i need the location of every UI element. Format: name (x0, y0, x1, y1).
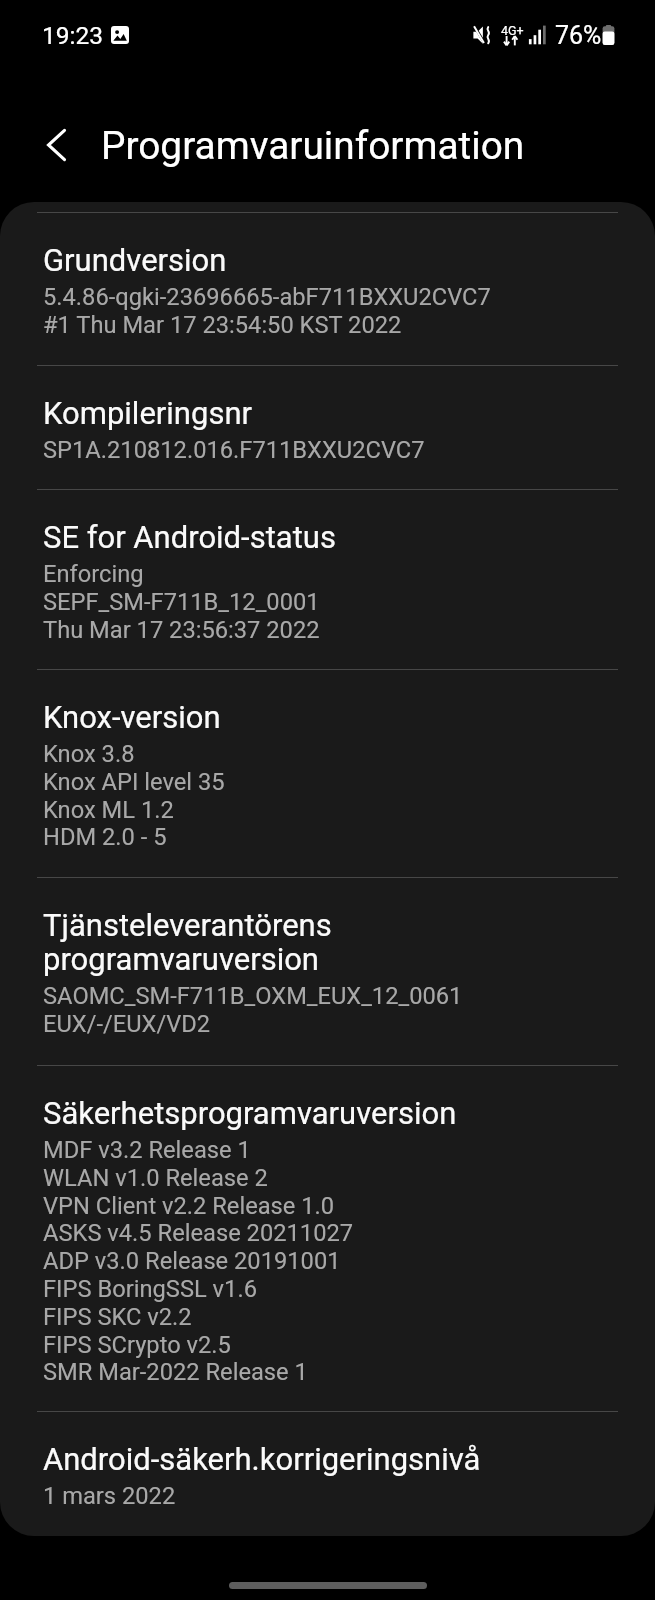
staticText: SE for Android-status (43, 519, 336, 555)
button[interactable]: Kompileringsnr (0, 366, 655, 490)
staticText: Android-säkerh.korrigeringsnivå (43, 1441, 481, 1477)
staticText: Thu Mar 17 23:56:37 2022 (43, 616, 320, 644)
staticText: 5.4.86-qgki-23696665-abF711BXXU2CVC7 (43, 283, 491, 311)
staticText: programvaruversion (43, 941, 319, 977)
staticText: Knox API level 35 (43, 768, 225, 796)
button[interactable]: Säkerhetsprogramvaruversion (0, 1066, 655, 1412)
staticText: SAOMC_SM-F711B_OXM_EUX_12_0061 (43, 982, 463, 1010)
staticText: Kompileringsnr (43, 395, 253, 431)
button[interactable]: Back (28, 117, 84, 173)
staticText: 19:23 (42, 21, 104, 50)
staticText: HDM 2.0 - 5 (43, 823, 167, 851)
staticText: Programvaruinformation (101, 123, 525, 168)
staticText: Knox-version (43, 699, 221, 735)
staticText: 76% (555, 21, 602, 50)
staticText: 4G+ (501, 23, 524, 38)
staticText: FIPS SKC v2.2 (43, 1303, 192, 1331)
button[interactable]: Tjänsteleverantörens (0, 878, 655, 1066)
staticText: FIPS SCrypto v2.5 (43, 1331, 231, 1359)
button[interactable]: Grundversion (0, 213, 655, 366)
staticText: MDF v3.2 Release 1 (43, 1136, 251, 1164)
button[interactable]: Knox-version (0, 670, 655, 878)
staticText: Säkerhetsprogramvaruversion (43, 1095, 457, 1131)
staticText: FIPS BoringSSL v1.6 (43, 1275, 257, 1303)
staticText: SMR Mar-2022 Release 1 (43, 1358, 308, 1386)
staticText: ASKS v4.5 Release 20211027 (43, 1219, 354, 1247)
staticText: ADP v3.0 Release 20191001 (43, 1247, 341, 1275)
staticText: SEPF_SM-F711B_12_0001 (43, 588, 320, 616)
staticText: Knox ML 1.2 (43, 796, 174, 824)
button[interactable]: SE for Android-status (0, 490, 655, 670)
button[interactable]: Android-säkerh.korrigeringsnivå (0, 1412, 655, 1535)
staticText: #1 Thu Mar 17 23:54:50 KST 2022 (43, 311, 402, 339)
staticText: SP1A.210812.016.F711BXXU2CVC7 (43, 436, 425, 464)
staticText: WLAN v1.0 Release 2 (43, 1164, 268, 1192)
staticText: Knox 3.8 (43, 740, 135, 768)
staticText: VPN Client v2.2 Release 1.0 (43, 1192, 335, 1220)
staticText: Tjänsteleverantörens (43, 907, 332, 943)
staticText: Enforcing (43, 560, 144, 588)
staticText: EUX/-/EUX/VD2 (43, 1010, 211, 1038)
staticText: 1 mars 2022 (43, 1482, 176, 1510)
staticText: Grundversion (43, 242, 227, 278)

**Work item**
Word for word, restate all of the material above except its pictures.

**Solution to the problem**
i need the location of every UI element. Format: name (x0, y0, x1, y1).
staticText: SE for Android-status (43, 519, 336, 555)
button[interactable]: Kompileringsnr (0, 366, 655, 490)
staticText: Android-säkerh.korrigeringsnivå (43, 1441, 481, 1477)
staticText: Thu Mar 17 23:56:37 2022 (43, 616, 320, 644)
staticText: 5.4.86-qgki-23696665-abF711BXXU2CVC7 (43, 283, 491, 311)
staticText: programvaruversion (43, 941, 319, 977)
staticText: Knox API level 35 (43, 768, 225, 796)
button[interactable]: Säkerhetsprogramvaruversion (0, 1066, 655, 1412)
staticText: SAOMC_SM-F711B_OXM_EUX_12_0061 (43, 982, 463, 1010)
staticText: Kompileringsnr (43, 395, 253, 431)
button[interactable]: Back (28, 117, 84, 173)
staticText: 19:23 (42, 21, 104, 50)
staticText: HDM 2.0 - 5 (43, 823, 167, 851)
staticText: Programvaruinformation (101, 123, 525, 168)
staticText: Knox-version (43, 699, 221, 735)
staticText: 76% (555, 21, 602, 50)
staticText: 4G+ (501, 23, 524, 38)
staticText: FIPS SKC v2.2 (43, 1303, 192, 1331)
button[interactable]: Tjänsteleverantörens (0, 878, 655, 1066)
staticText: FIPS SCrypto v2.5 (43, 1331, 231, 1359)
button[interactable]: Grundversion (0, 213, 655, 366)
staticText: MDF v3.2 Release 1 (43, 1136, 251, 1164)
button[interactable]: Knox-version (0, 670, 655, 878)
staticText: Säkerhetsprogramvaruversion (43, 1095, 457, 1131)
staticText: FIPS BoringSSL v1.6 (43, 1275, 257, 1303)
staticText: SMR Mar-2022 Release 1 (43, 1358, 308, 1386)
staticText: ASKS v4.5 Release 20211027 (43, 1219, 354, 1247)
staticText: ADP v3.0 Release 20191001 (43, 1247, 341, 1275)
staticText: SEPF_SM-F711B_12_0001 (43, 588, 320, 616)
staticText: Knox ML 1.2 (43, 796, 174, 824)
button[interactable]: SE for Android-status (0, 490, 655, 670)
button[interactable]: Android-säkerh.korrigeringsnivå (0, 1412, 655, 1535)
staticText: #1 Thu Mar 17 23:54:50 KST 2022 (43, 311, 402, 339)
staticText: SP1A.210812.016.F711BXXU2CVC7 (43, 436, 425, 464)
staticText: WLAN v1.0 Release 2 (43, 1164, 268, 1192)
staticText: Knox 3.8 (43, 740, 135, 768)
staticText: VPN Client v2.2 Release 1.0 (43, 1192, 335, 1220)
staticText: Tjänsteleverantörens (43, 907, 332, 943)
staticText: Enforcing (43, 560, 144, 588)
staticText: EUX/-/EUX/VD2 (43, 1010, 211, 1038)
staticText: 1 mars 2022 (43, 1482, 176, 1510)
staticText: Grundversion (43, 242, 227, 278)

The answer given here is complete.